No entanto, em cada comunidade o progresso social, a construção da riqueza material, por exemplo, será decidido pelo universo da linguagem patrocinada pelo ambiente e expressa nos mais diversos tipos de relacionamentos. O universo verbal disponível para uso, impede, dificulta ou facilita as formas de envolvimento com a realidade e as possibilidades de realização pessoal. Oferece o sentido de determinadas iniciativas. Somos guiados pelas regras próprias do ambiente que determinam os assuntos sobre os quais podemos falar e outros para os quais somos proibidos de tratar e outros sobre os quais somos até incentivados. Não temos registros exatos do que os nossos ÍNDIOS conversavam mais frequentemente entre eles. Não temos noticias de que falavam das suas emoções. Imaginamos que davam bom dia e boa noite entre eles. Das minhas recordações consigo retirar memórias daquilo que nossos pais, ou os adultos daquele tempo, NÃO conversavam. O suicida ignora completamente a importância de tudo isso, e é extremamente pobre quando se trata de revelar algo a esse respeito. Não é ele que vai descobrir ou pesquisar sobre as conversas que lhe faltaram.

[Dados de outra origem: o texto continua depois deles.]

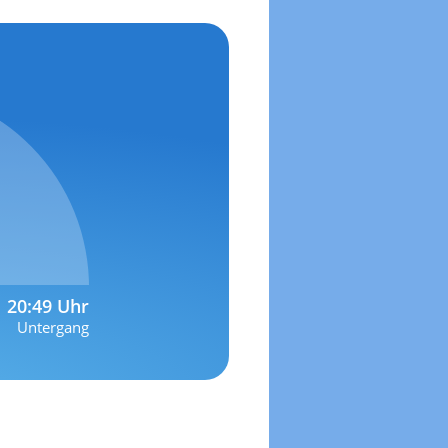
20:49 Uhr
Untergang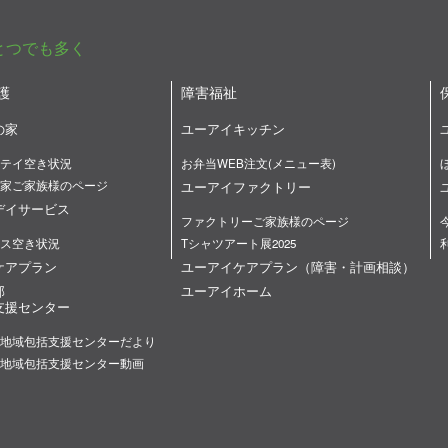
とつでも多く
護
障害福祉
の家
ユーアイキッチン
テイ空き状況
お弁当WEB注文(メニュー表)
家ご家族様のページ
ユーアイファクトリー
デイサービス
ファクトリーご家族様のページ
ス空き状況
Tシャツアート展2025
ケアプラン
ユーアイケアプラン（障害・計画相談）
部
ユーアイホーム
支援センター
地域包括支援センターだより
地域包括支援センター動画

Ele costuma ficar tão preso aos seus sentimentos negativos que não sabe dizer nada sobre suas escutas e sobre a vida que leva.

Uma das características essenciais das pessoas que querem se matar é a sua pobreza de sentimentos e pobreza verbal. A falta de perspectiva os coloca numa situação precária no exercício da comunicação verbal. De uma coisa sabemos: É no que eles não conversam, não podem e não sabem conversar, que são formadas as condições para a prática suicida.

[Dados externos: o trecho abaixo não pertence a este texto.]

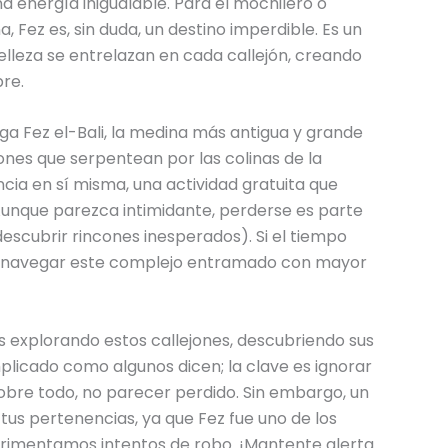
na energía inigualable. Para el mochilero o
, Fez es, sin duda, un destino imperdible. Es un
belleza se entrelazan en cada callejón, creando
re.
ga Fez el-Bali, la medina más antigua y grande
jones que serpentean por las colinas de la
ncia en sí misma, una actividad gratuita que
Aunque parezca intimidante, perderse es parte
escubrir rincones inesperados). Si el tiempo
 a navegar este complejo entramado con mayor
s explorando estos callejones, descubriendo sus
plicado como algunos dicen; la clave es ignorar
 sobre todo, no parecer perdido. Sin embargo, un
us pertenencias, ya que Fez fue uno de los
rimentamos intentos de robo. ¡Mantente alerta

Um dos elementos essenciais para formação do desejo suicida está no ataque constante e silencioso ao processo de formação de valor. Digamos que o suicida transforma sua vida num exercício compulsivo de inutilizarão do que faz, fez ou fará. Nas suas recordações, vamos encontrar os escombros do passado. Quase sempre é impossível denunciar esse trabalho de destruição das próprias experiências. Sem a menor conversa, não precisa. Matamos mais facilmente sem falar. Por isso é um bom sinal quando alguém anuncia que vai se matar. A conversa pode começar por ai. Se não sabemos quando começa, sabemos como termina. A falta de simpatia pela vida é um traço insistente de uma trajetória silenciosa. Dessa estranha incapacidade de grudar na vida, saem perguntas. Onde, quando, como o desejo de morrer se instalou na sua vida? Existem histórias e mais histórias não contadas de quem não encontrou ninguém para ouvi-lo. De algum incapaz de fazer qualquer depoimento espontâneo sobre si mesmo. Vamos achar que isso não é problema? Onde achar o suicida? Vamos encontrá-lo na ausência de capacidade para criar e manter os dispositivos existenciais do viver. Isso se um dia os criou. Independente do lugar onde se encontra.

Texto de: Amaury Oliveira Tavares - Psicanalista.